Pen-sized Microscope Will Simplify Cancer Detection [Video]

Engineers at the University of Washington are developing a handheld microscope, roughly the size of a pen, that could help surgeons see at the cellular level where tumors stop and start.

To create a handheld dual-axis confocal microscope, UW engineers miniaturized the larger microscope prototype seen on the table into a device roughly the size of a pen. (Credit: Dennis Wise, University of Washington)
To create a handheld dual-axis confocal microscope, UW engineers miniaturized the larger microscope prototype seen on the table into a device roughly the size of a pen. (Credit: Dennis Wise, University of Washington)

“Surgeons don’t have a very good way of knowing when they’re done cutting out a tumor,” says Jonathan Liu, an assistant professor of mechanical engineering at the University of Washington. “They’re using their sense of sight, their sense of touch, pre-operative images of the brain—and oftentimes it’s pretty subjective.
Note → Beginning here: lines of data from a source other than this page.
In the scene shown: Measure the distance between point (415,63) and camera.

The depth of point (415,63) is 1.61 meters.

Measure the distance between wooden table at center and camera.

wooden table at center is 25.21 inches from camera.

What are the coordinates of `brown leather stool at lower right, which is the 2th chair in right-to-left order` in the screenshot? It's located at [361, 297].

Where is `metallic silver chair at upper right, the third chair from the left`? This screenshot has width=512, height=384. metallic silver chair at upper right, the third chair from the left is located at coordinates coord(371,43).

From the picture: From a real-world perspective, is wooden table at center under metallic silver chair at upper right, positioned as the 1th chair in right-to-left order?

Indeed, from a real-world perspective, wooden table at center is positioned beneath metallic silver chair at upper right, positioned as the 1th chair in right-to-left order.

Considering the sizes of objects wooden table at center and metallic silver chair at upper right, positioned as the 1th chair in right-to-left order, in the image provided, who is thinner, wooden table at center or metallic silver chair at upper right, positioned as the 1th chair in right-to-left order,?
“Being able to zoom and see at the cellular level during the surgery would really help them to accurately differentiate between tumor and normal tissues and improve patient outcomes,” says Liu, who is senior author of a paper in Biomedical Optics Express that describes the technology.

The microscope combines technologies in a novel way to deliver high-quality images at faster speeds than existing devices. Researchers expect to begin testing it as a cancer-screening tool in clinical settings next year.

SMALLER MICROSCOPES

For instance, dentists who find a suspicious-looking lesion in a patient’s mouth often wind up cutting it out and sending it to a lab to be biopsied for oral cancer. Most come back benign.

That process subjects patients to an invasive procedure and overburdens pathology labs. Instead, physicians could use the microscope to better assess which lesions or moles are normal and which ones need to be biopsied.

“The microscope technologies that have been developed over the last couple of decades are expensive and still pretty large, about the size of a hair dryer or a small dental x-ray machine,” says study coauthor Milind Rajadhyaksha, associate faculty member in the dermatology service at the Memorial Sloan Kettering Cancer Center in New York City. “So there’s a need for creating much more miniaturized microscopes.”